Items listed in a dataset
######

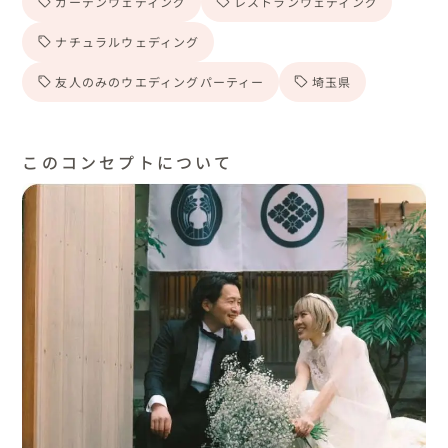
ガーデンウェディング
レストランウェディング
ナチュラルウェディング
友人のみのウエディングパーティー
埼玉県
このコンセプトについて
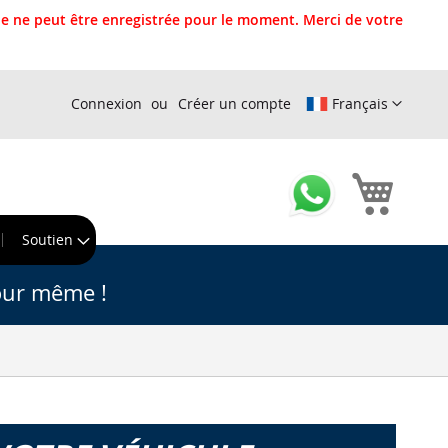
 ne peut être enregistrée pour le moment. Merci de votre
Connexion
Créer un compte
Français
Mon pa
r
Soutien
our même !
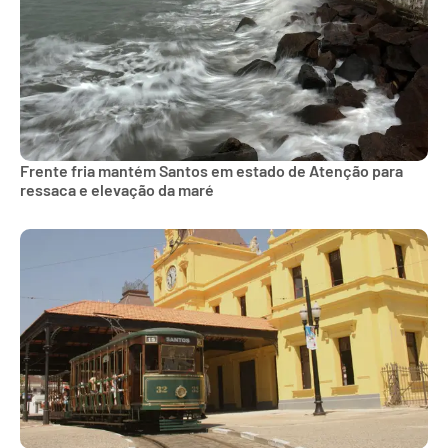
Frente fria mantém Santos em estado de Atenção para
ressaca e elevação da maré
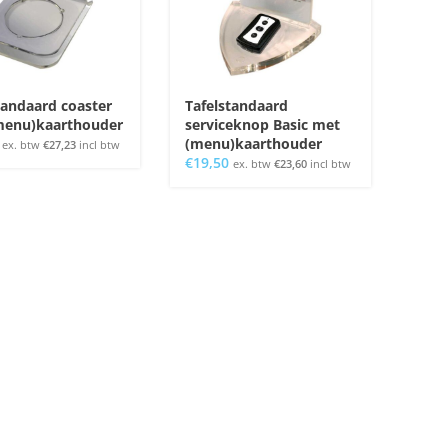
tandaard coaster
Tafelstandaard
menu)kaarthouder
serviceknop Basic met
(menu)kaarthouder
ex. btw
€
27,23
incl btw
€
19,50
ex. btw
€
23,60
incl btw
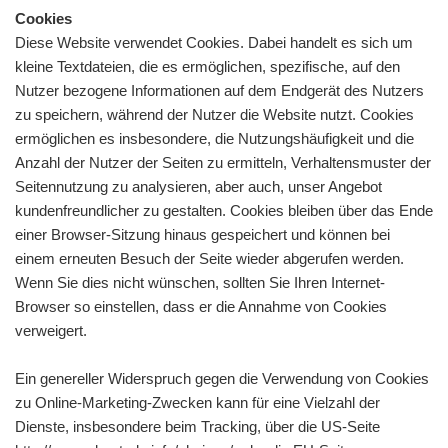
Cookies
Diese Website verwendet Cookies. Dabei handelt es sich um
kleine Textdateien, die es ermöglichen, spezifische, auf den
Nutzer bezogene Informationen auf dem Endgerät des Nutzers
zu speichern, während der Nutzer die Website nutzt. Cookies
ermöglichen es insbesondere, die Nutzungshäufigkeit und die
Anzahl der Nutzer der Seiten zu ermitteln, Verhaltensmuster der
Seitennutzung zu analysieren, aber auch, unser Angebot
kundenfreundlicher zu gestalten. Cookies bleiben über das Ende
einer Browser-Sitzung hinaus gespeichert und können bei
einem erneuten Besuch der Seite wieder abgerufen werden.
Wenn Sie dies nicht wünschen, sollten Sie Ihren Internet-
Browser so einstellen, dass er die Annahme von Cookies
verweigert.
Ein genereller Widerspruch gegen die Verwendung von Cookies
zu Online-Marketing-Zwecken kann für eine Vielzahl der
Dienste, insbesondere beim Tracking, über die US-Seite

######

Task statement. A precise copy of each record, with the images removed, should be output.

Answer box.
ガーデンウェディング
レストランウェディング
ナチュラルウェディング
友人のみのウエディングパーティー
埼玉県
このコンセプトについて
 ne peut être enregistrée pour le moment. Merci de votre
Connexion
Créer un compte
Français
Mon pa
r
Soutien
our même !
Frente fria mantém Santos em estado de Atenção para
ressaca e elevação da maré
tandaard coaster
Tafelstandaard
menu)kaarthouder
serviceknop Basic met
(menu)kaarthouder
ex. btw
€
27,23
incl btw
€
19,50
ex. btw
€
23,60
incl btw
Cookies
Diese Website verwendet Cookies. Dabei handelt es sich um
kleine Textdateien, die es ermöglichen, spezifische, auf den
Nutzer bezogene Informationen auf dem Endgerät des Nutzers
zu speichern, während der Nutzer die Website nutzt. Cookies
ermöglichen es insbesondere, die Nutzungshäufigkeit und die
Anzahl der Nutzer der Seiten zu ermitteln, Verhaltensmuster der
Seitennutzung zu analysieren, aber auch, unser Angebot
kundenfreundlicher zu gestalten. Cookies bleiben über das Ende
einer Browser-Sitzung hinaus gespeichert und können bei
einem erneuten Besuch der Seite wieder abgerufen werden.
Wenn Sie dies nicht wünschen, sollten Sie Ihren Internet-
Browser so einstellen, dass er die Annahme von Cookies
verweigert.
Ein genereller Widerspruch gegen die Verwendung von Cookies
zu Online-Marketing-Zwecken kann für eine Vielzahl der
Dienste, insbesondere beim Tracking, über die US-Seite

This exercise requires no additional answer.